Leider ist es in unserer westlichen "Zivilisation" schon übliche Praxis, Schwangeren bei frühzeitiger Feststellung möglicher Behinderungen des erwarteten Kindes zu einer Abtreibung zu raten. Die Motive der Gesellschaft dabei sind zynisch, denn sie will Geld sparen; die Eltern, die darauf eingehen, wollen sich kein behindertes Kind "aufbürden". Die Stadt Kopenhagen will nun allen Schwangeren eine kombinierte Untersuchung anbieten: einen Bluttest der Schwangeren und eine Ultraschall-Untersuchung des ungeborenen Kindes. Ob diese Tests obligatorisch oder freiwillig sein werden, darüber wird noch gestritten.
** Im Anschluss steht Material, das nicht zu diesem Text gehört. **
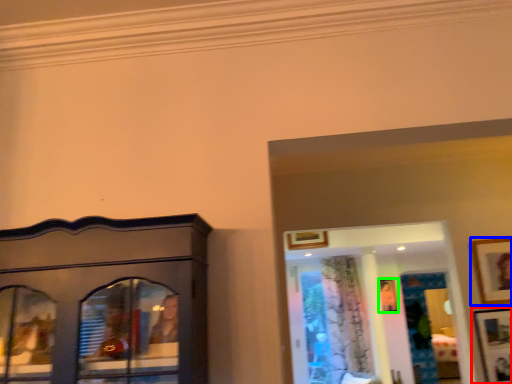 Question: Estimate the real-world distances between objects in this image. Which object is closer to picture frame (highlighted by a red box), picture frame (highlighted by a blue box) or picture frame (highlighted by a green box)?

Choices:
 (A) picture frame
 (B) picture frame

Answer: (A)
Die Vorsitzende der dänischen Nationalen Vereinigung für Down-Syndrom, Kitt Boel, kritisierte die Entscheidung Ende März in einem Artikel im Kristeligt Dagblad. Mit dieser Entscheidung signalisiere man: "Wir hier in Dänemark wollen keine Menschen mit Down-Syndrom." Im Namen ihrer Vereinigung erklärt Frau Boel: "Wir betrachten diese universellen Untersuchungen als einen Weg, der immer weiter nach unten führt. Nichts in dem Bericht der Arbeitsgruppe [der Kopenhagener Krankenhäuser] läßt darauf schließen, daß die technisch orientierte Forschung bei dieser Maßnahme haltmachen wird. Wir halten es für sehr wichtig, daß die Politiker und wir alle uns die Frage stellen, ob wir aus Dänemark einen glücklicheren Ort machen, wenn wir jedes Jahr etwa 40 Ungeborene mit Down-Syndrom auslöschen? Als Mitglied dieser Gesellschaft und als Mutter eines Kindes mit Down-Syndrom hoffe ich, daß man meinen Sohn als den Menschen ansehen wird, der er ist. Und nicht als Zustand, den wir untersuchen wollen." Man könne menschliches Leben nicht mit einem Preisschild versehen.

Das dänische Schiller-Institut unterstützt Frau Boel mit Nachdruck. Das Schiller-Institut hält es für eine Katastrophe, wenn man wie in den 30er Jahren eugenische Maßnahmen fordert und dies auch noch mit finanziellen Erwägungen begründet. Dies wäre, so der Vorsitzende des dänischen Schiller-Instituts Poul Rasmussen, eine unannehmbare Wiederholung der Geschichte.